The range is https://github.com/dotnet/runtime/compare/7500625bd9303a48d0500b6123cec604e49039ae...b69b359b30e0c62099b919024d099a3cb013540d

I don't see what might cause that. Maybe infra change? @lewing @SamMonoRT any idea?

SamMonoRT commented 1 year ago

The commit range seems a little off to me. The easy way to determine that is if you click on "Test Report" link above, it opens up the graph, where you can select a point and see both the runtime repo commit, and also the performance repo commit. While doing the same on System.Collections.TryGetValueFalse<String, String> above, I do see https://github.com/dotnet/performance/commit/7c7f326c72d340b13d10c1eab4bbe5c94c7746b4#diff-c0af079ca7caf36302f2fcf6334640c1bcbccb430b8619f9aefe70a4127073f6 updating the actual benchmark test. That may explain the change. @stephentoub maybe in a better position to explain the change.

stephentoub commented 1 year ago

I do see https://github.com/dotnet/performance/commit/7c7f326c72d340b13d10c1eab4bbe5c94c7746b4#diff-c0af079ca7caf36302f2fcf6334640c1bcbccb430b8619f9aefe70a4127073f6 updating the actual benchmark test. That may explain the change. @stephentoub maybe in a better position to explain the change.

That added new tests (extending the existing tests to also run for FrozenDictionary)... it didn't change the existing ones.

SamMonoRT commented 1 year ago

This maybe a learning opportunity for me. So when you add a new benchmark, is there additional work needed for reporting those? I don't see any FrozenDictionary benchmark results in https://pvscmdupload.blob.core.windows.net/reports/allTestHistory/refs/heads/main_arm64_ubuntu%2020.04_LLVM%3Dfalse_MonoAOT%3Dtrue_MonoInterpreter%3Dfalse_RunKind%3Dmicro_mono/AllTestindex.html and not certain if the total time of AddValueType is increasing by the new addition?

stephentoub commented 1 year ago

is there additional work needed for reporting those?

There shouldn't be. @cincuranet, is this just lag, or is something broken that the new tests don't show up?

cincuranet commented 1 year ago

@stephentoub @SamMonoRT The individual pages are being generated (i.e. here), but the "list" pages need gentle kick. I'll do it.

radekdoulik commented 1 year ago

The commit range seems a little off to me.
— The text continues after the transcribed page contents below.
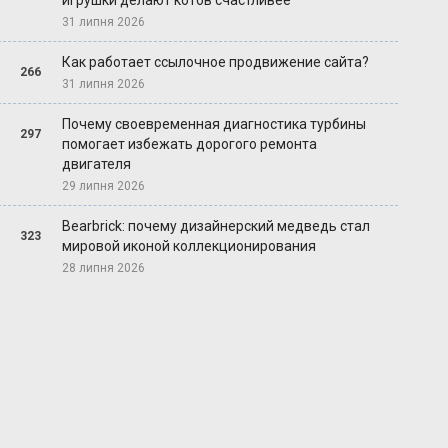
игрушки делают котов счастливее
31 липня 2026
Как работает ссылочное продвижение сайта?
266
31 липня 2026
Почему своевременная диагностика турбины
297
помогает избежать дорогого ремонта
двигателя
29 липня 2026
Bearbrick: почему дизайнерский медведь стал
323
мировой иконой коллекционирования
28 липня 2026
The easy way to determine that is if you click on "Test Report" link above, it opens up the graph, where you can select a point and see both the runtime repo commit, and also the performance repo commit. While doing the same on System.Collections.TryGetValueFalse<String, String> above, I do see dotnet/performance@7c7f326#diff-c0af079ca7caf36302f2fcf6334640c1bcbccb430b8619f9aefe70a4127073f6 updating the actual benchmark test. That may explain the change. @stephentoub maybe in a better position to explain the change.

Interesting, my comparison has only links to runtime repo. Never saw a link to performance repo changes.